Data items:
++++++++

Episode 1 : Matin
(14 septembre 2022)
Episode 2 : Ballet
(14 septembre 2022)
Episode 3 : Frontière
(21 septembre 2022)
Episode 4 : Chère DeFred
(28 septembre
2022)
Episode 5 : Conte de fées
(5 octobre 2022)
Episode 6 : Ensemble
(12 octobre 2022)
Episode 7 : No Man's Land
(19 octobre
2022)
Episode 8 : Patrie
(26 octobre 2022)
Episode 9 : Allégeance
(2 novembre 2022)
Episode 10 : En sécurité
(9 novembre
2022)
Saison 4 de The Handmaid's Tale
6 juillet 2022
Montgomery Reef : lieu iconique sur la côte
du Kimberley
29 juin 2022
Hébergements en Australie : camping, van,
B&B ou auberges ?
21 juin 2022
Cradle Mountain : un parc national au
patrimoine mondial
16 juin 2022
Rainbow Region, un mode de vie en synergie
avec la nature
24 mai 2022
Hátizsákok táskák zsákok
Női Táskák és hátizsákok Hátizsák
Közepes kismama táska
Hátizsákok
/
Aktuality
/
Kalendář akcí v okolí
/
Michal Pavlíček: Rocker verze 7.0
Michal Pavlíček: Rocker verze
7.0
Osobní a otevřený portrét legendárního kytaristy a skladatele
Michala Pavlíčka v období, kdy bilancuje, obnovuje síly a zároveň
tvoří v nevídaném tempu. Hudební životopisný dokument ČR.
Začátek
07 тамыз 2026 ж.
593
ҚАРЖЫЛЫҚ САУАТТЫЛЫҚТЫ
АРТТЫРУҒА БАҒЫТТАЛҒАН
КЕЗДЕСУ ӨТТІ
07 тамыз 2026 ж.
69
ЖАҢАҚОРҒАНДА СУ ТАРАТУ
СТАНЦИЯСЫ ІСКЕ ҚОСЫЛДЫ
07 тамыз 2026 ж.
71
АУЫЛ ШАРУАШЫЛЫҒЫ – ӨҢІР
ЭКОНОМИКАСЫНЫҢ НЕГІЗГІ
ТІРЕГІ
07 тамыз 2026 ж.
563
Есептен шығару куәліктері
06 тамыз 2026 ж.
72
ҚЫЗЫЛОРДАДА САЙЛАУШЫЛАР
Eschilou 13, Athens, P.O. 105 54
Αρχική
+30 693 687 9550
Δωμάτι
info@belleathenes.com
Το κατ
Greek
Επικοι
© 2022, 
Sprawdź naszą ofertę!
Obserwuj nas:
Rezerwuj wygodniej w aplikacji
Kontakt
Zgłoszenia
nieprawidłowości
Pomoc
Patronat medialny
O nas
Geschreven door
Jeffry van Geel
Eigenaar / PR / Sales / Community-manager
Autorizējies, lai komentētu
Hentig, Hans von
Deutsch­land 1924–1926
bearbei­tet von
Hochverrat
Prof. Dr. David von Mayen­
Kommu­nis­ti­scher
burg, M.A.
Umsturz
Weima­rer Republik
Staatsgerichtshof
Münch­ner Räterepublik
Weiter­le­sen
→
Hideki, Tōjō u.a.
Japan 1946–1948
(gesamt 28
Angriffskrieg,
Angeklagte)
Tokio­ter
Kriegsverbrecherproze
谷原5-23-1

++++++++

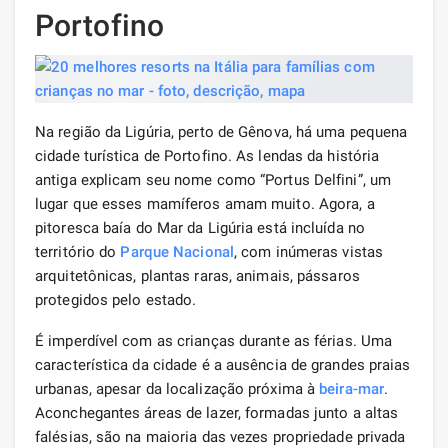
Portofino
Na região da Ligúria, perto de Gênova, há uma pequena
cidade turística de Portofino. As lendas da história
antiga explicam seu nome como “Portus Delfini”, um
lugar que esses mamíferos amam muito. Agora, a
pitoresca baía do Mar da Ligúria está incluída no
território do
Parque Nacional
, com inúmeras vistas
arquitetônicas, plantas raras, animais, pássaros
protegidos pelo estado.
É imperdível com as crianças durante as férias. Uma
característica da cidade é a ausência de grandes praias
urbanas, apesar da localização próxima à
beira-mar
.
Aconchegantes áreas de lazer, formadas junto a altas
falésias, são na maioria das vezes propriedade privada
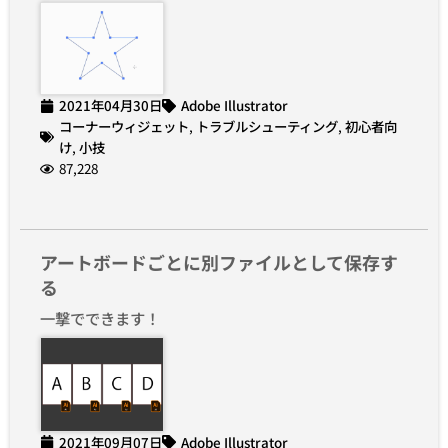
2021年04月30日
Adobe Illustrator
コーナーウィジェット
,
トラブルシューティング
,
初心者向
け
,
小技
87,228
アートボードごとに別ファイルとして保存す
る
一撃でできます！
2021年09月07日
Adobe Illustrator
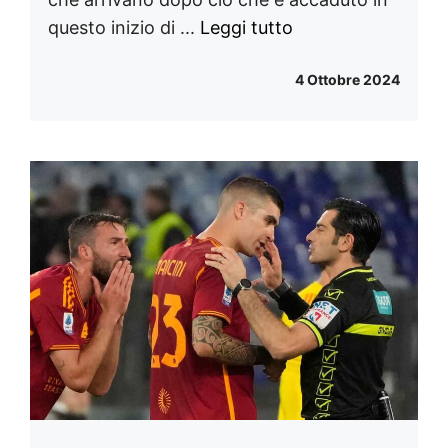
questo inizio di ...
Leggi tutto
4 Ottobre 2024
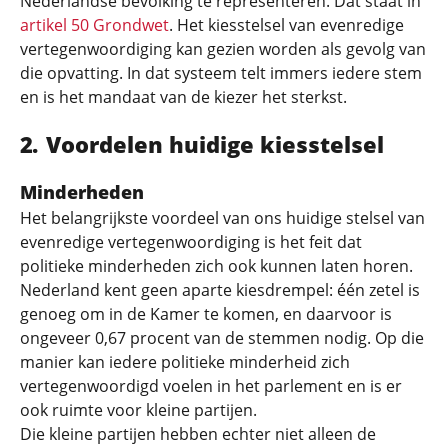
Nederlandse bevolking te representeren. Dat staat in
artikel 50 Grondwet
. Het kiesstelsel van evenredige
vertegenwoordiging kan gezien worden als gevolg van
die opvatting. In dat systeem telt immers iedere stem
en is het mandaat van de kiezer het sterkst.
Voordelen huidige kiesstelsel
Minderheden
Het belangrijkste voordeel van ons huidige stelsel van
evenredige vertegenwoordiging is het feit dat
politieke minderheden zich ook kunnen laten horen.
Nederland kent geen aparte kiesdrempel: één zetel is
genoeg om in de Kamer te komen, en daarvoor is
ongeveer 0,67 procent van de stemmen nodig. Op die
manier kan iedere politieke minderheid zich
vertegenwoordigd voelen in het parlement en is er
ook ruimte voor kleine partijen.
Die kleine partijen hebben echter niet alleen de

++++++++

Directions for this task -
Among the entries above, the lines between the ones containing "Episode 1 : Matin" and "Autorizējies, lai komentētu", inclusive, are to be transcribed exactly. No other line is to be given.

Finished task -
Episode 1 : Matin
(14 septembre 2022)
Episode 2 : Ballet
(14 septembre 2022)
Episode 3 : Frontière
(21 septembre 2022)
Episode 4 : Chère DeFred
(28 septembre
2022)
Episode 5 : Conte de fées
(5 octobre 2022)
Episode 6 : Ensemble
(12 octobre 2022)
Episode 7 : No Man's Land
(19 octobre
2022)
Episode 8 : Patrie
(26 octobre 2022)
Episode 9 : Allégeance
(2 novembre 2022)
Episode 10 : En sécurité
(9 novembre
2022)
Saison 4 de The Handmaid's Tale
6 juillet 2022
Montgomery Reef : lieu iconique sur la côte
du Kimberley
29 juin 2022
Hébergements en Australie : camping, van,
B&B ou auberges ?
21 juin 2022
Cradle Mountain : un parc national au
patrimoine mondial
16 juin 2022
Rainbow Region, un mode de vie en synergie
avec la nature
24 mai 2022
Hátizsákok táskák zsákok
Női Táskák és hátizsákok Hátizsák
Közepes kismama táska
Hátizsákok
/
Aktuality
/
Kalendář akcí v okolí
/
Michal Pavlíček: Rocker verze 7.0
Michal Pavlíček: Rocker verze
7.0
Osobní a otevřený portrét legendárního kytaristy a skladatele
Michala Pavlíčka v období, kdy bilancuje, obnovuje síly a zároveň
tvoří v nevídaném tempu. Hudební životopisný dokument ČR.
Začátek
07 тамыз 2026 ж.
593
ҚАРЖЫЛЫҚ САУАТТЫЛЫҚТЫ
АРТТЫРУҒА БАҒЫТТАЛҒАН
КЕЗДЕСУ ӨТТІ
07 тамыз 2026 ж.
69
ЖАҢАҚОРҒАНДА СУ ТАРАТУ
СТАНЦИЯСЫ ІСКЕ ҚОСЫЛДЫ
07 тамыз 2026 ж.
71
АУЫЛ ШАРУАШЫЛЫҒЫ – ӨҢІР
ЭКОНОМИКАСЫНЫҢ НЕГІЗГІ
ТІРЕГІ
07 тамыз 2026 ж.
563
Есептен шығару куәліктері
06 тамыз 2026 ж.
72
ҚЫЗЫЛОРДАДА САЙЛАУШЫЛАР
Eschilou 13, Athens, P.O. 105 54
Αρχική
+30 693 687 9550
Δωμάτι
info@belleathenes.com
Το κατ
Greek
Επικοι
© 2022, 
Sprawdź naszą ofertę!
Obserwuj nas:
Rezerwuj wygodniej w aplikacji
Kontakt
Zgłoszenia
nieprawidłowości
Pomoc
Patronat medialny
O nas
Geschreven door
Jeffry van Geel
Eigenaar / PR / Sales / Community-manager
Autorizējies, lai komentētu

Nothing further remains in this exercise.